Well, every person had his or her own experiences and as such we shall allow the ‘rurals’ to talk about theirs. Christmas of 1983 found me at the age of nine going to 10.
We had new toys and clothes presumably brought by Father Christmas. The only dark spot was that a neighbour’s child was admitted in hospital for the past two months. Some doctor suggested that they bring his little friends to cheer him up during the festive season. Six of us went to visit him in hospital and what we saw has stuck with us to date.
Fickleness of the human condition
He was suffering from some rare muscle condition and all the muscles of his body were drying up. He was in pain and couldn’t walk. There was a physiotherapist trying to make him exercise even though he seemed to be in so much pain.
We brought him his gifts that Santa, not knowing he was sick, had left in their house. He couldn’t even unwrap them; he was thin, painfully thin and scary.
He tried to show us that he was getting better by attempting to walk.

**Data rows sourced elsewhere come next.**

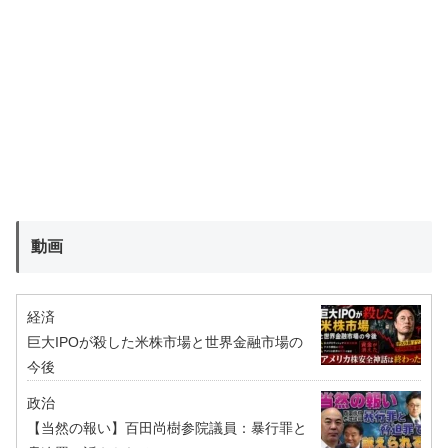
動画
経済
巨大IPOが殺した米株市場と世界金融市場の
今後
政治
【当然の報い】百田尚樹参院議員：暴行罪と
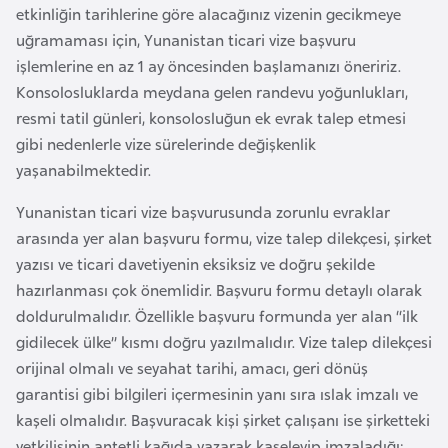
e
etkinliğin tarihlerine göre alacağınız vizenin gecikmeye
uğramaması için, Yunanistan ticari vize başvuru
işlemlerine en az 1 ay öncesinden başlamanızı öneririz.
I
Konsolosluklarda meydana gelen randevu yoğunlukları,
r
resmi tatil günleri, konsolosluğun ek evrak talep etmesi
a
gibi nedenlerle vize sürelerinde değişkenlik
k
yaşanabilmektedir.
İ
Yunanistan ticari vize başvurusunda zorunlu evraklar
r
arasında yer alan başvuru formu, vize talep dilekçesi, şirket
l
yazısı ve ticari davetiyenin eksiksiz ve doğru şekilde
a
hazırlanması çok önemlidir. Başvuru formu detaylı olarak
n
doldurulmalıdır. Özellikle başvuru formunda yer alan “ilk
d
gidilecek ülke” kısmı doğru yazılmalıdır. Vize talep dilekçesi
a
orijinal olmalı ve seyahat tarihi, amacı, geri dönüş
garantisi gibi bilgileri içermesinin yanı sıra ıslak imzalı ve
kaşeli olmalıdır. Başvuracak kişi şirket çalışanı ise şirketteki
İ
yetkilisinin antetli kağıda yazarak kaşeleyip imzaladığı;
s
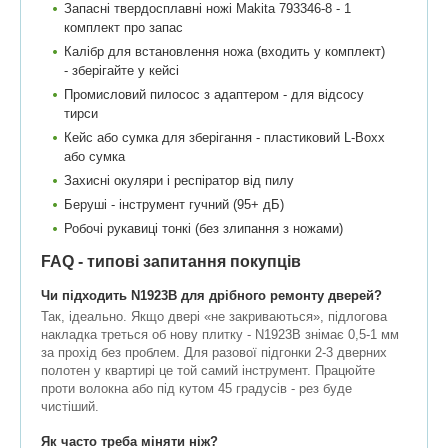
Запасні твердосплавні ножі Makita 793346-8 - 1
комплект про запас
Калібр для встановлення ножа (входить у комплект)
- зберігайте у кейсі
Промисловий пилосос з адаптером - для відсосу
тирси
Кейс або сумка для зберігання - пластиковий L-Boxx
або сумка
Захисні окуляри і респіратор від пилу
Беруші - інструмент гучний (95+ дБ)
Робочі рукавиці тонкі (без злипання з ножами)
FAQ - типові запитання покупців
Чи підходить N1923B для дрібного ремонту дверей?
Так, ідеально. Якщо двері «не закриваються», підлогова
накладка треться об нову плитку - N1923B знімає 0,5-1 мм
за прохід без проблем. Для разової підгонки 2-3 дверних
полотен у квартирі це той самий інструмент. Працюйте
проти волокна або під кутом 45 градусів - рез буде
чистіший.
Як часто треба міняти ніж?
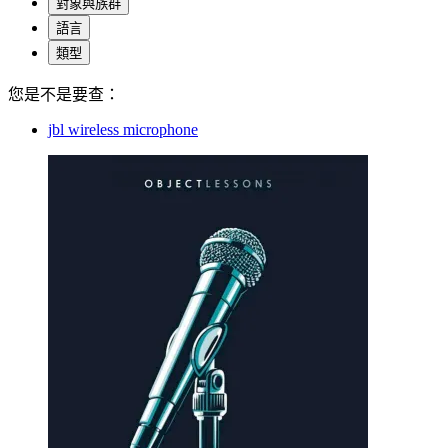
對象與族群
語言
類型
您是不是要查：
jbl wireless microphone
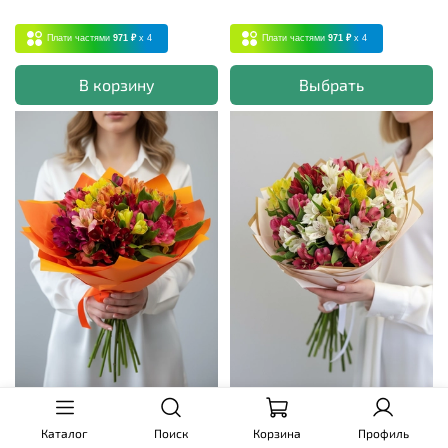
Плати частями
971 ₽
x 4
Плати частями
971 ₽
x 4
В корзину
Выбрать
Букет Витаминка
Букет Летний ветер
Каталог
Поиск
Корзина
Профиль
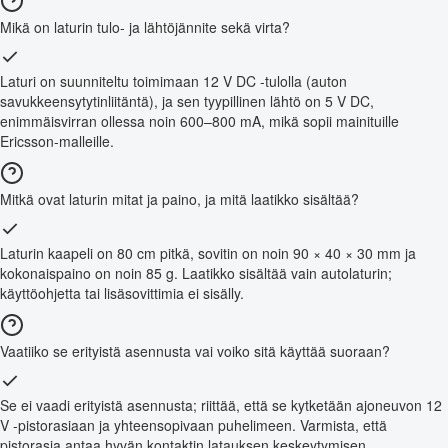
Mikä on laturin tulo- ja lähtöjännite sekä virta?
Laturi on suunniteltu toimimaan 12 V DC -tulolla (auton
savukkeensytytinliitäntä), ja sen tyypillinen lähtö on 5 V DC,
enimmäisvirran ollessa noin 600–800 mA, mikä sopii mainituille
Ericsson-malleille.
Mitkä ovat laturin mitat ja paino, ja mitä laatikko sisältää?
Laturin kaapeli on 80 cm pitkä, sovitin on noin 90 × 40 × 30 mm ja
kokonaispaino on noin 85 g. Laatikko sisältää vain autolaturin;
käyttöohjetta tai lisäsovittimia ei sisälly.
Vaatiiko se erityistä asennusta vai voiko sitä käyttää suoraan?
Se ei vaadi erityistä asennusta; riittää, että se kytketään ajoneuvon 12
V -pistorasiaan ja yhteensopivaan puhelimeen. Varmista, että
pistorasia antaa hyvän kontaktin latauksen keskeytymisen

He fell down and the doctor took him back to his bed; he made as if to cry and immediately stopped himself; he ended up laughing instead. A short bust of laughter that was worse than if he had wept.
The laughter was haunting us: Why did he laugh? What was he laughing at? Was he laughing at himself? His worrying condition? Had he seen the fickleness of the human condition? Was he giving up hope? Was it a despair of longevity?
Well, he closed his eyes and never opened them again. He died the same day and was buried by the New Year.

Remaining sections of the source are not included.